* _Problem details_: Which lines of the entries hold the string "регулярные"? Copy each one.

[Records supplied — start]

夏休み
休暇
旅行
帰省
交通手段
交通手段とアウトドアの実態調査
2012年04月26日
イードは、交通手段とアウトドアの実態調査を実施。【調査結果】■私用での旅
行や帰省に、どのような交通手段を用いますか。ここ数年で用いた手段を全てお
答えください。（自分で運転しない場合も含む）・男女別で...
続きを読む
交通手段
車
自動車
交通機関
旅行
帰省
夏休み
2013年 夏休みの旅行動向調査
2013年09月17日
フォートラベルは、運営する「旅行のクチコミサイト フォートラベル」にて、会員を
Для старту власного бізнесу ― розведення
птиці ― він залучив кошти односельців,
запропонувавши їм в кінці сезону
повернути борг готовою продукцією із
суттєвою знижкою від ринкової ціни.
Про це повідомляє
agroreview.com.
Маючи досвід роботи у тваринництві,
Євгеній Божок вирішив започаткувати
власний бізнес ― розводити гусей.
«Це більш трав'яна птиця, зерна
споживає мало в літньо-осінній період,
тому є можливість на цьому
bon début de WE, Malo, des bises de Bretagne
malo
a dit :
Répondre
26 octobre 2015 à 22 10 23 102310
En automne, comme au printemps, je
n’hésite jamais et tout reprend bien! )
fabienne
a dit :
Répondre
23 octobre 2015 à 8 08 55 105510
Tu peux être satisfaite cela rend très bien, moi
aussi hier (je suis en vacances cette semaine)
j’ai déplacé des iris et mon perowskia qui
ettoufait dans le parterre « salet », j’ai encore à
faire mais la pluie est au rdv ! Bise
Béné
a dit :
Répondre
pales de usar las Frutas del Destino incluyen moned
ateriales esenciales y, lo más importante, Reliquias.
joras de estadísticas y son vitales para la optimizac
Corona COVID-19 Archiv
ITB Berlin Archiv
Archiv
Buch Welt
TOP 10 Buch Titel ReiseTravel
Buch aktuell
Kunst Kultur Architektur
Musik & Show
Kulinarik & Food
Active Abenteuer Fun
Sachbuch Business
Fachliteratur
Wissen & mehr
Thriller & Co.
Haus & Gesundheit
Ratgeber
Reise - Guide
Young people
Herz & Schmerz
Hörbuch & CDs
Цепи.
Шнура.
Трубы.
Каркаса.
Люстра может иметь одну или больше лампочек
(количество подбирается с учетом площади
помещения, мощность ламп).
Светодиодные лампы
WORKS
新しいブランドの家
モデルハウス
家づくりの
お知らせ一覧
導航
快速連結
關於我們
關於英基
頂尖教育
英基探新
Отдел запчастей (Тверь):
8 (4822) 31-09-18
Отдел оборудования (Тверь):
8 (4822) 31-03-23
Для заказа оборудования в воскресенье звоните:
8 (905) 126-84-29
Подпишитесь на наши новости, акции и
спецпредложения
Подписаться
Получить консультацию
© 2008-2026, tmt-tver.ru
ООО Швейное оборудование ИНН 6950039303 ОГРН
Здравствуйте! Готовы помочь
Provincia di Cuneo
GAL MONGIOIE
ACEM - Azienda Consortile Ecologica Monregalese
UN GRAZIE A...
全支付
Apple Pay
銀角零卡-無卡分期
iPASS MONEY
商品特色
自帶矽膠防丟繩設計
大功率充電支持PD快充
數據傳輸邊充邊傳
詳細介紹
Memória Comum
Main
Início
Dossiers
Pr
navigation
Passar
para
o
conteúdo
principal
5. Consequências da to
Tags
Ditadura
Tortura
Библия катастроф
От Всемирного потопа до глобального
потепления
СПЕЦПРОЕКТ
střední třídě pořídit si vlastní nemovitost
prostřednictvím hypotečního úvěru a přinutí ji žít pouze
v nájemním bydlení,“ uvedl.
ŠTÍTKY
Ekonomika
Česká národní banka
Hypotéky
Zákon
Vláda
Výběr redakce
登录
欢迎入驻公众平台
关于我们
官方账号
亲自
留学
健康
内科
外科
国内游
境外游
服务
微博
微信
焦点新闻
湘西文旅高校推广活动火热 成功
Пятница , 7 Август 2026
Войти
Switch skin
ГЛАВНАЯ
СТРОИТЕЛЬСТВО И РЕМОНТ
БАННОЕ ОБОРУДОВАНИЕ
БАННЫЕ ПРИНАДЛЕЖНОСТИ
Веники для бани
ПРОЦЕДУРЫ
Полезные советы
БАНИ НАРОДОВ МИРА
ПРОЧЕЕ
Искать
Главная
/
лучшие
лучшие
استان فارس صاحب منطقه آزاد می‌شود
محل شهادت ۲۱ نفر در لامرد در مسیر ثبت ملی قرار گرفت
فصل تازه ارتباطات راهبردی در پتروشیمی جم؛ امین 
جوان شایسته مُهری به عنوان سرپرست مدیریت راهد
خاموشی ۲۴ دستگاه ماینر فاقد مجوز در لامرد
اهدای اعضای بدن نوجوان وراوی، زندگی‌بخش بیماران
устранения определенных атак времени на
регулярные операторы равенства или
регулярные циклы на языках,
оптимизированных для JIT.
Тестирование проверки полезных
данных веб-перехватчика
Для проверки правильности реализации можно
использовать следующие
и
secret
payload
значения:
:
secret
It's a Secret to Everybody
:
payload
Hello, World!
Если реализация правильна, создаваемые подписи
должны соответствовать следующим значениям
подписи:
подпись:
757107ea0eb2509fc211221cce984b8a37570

[Records supplied — finish]

* _Result for this exercise_:
регулярные операторы равенства или
регулярные циклы на языках,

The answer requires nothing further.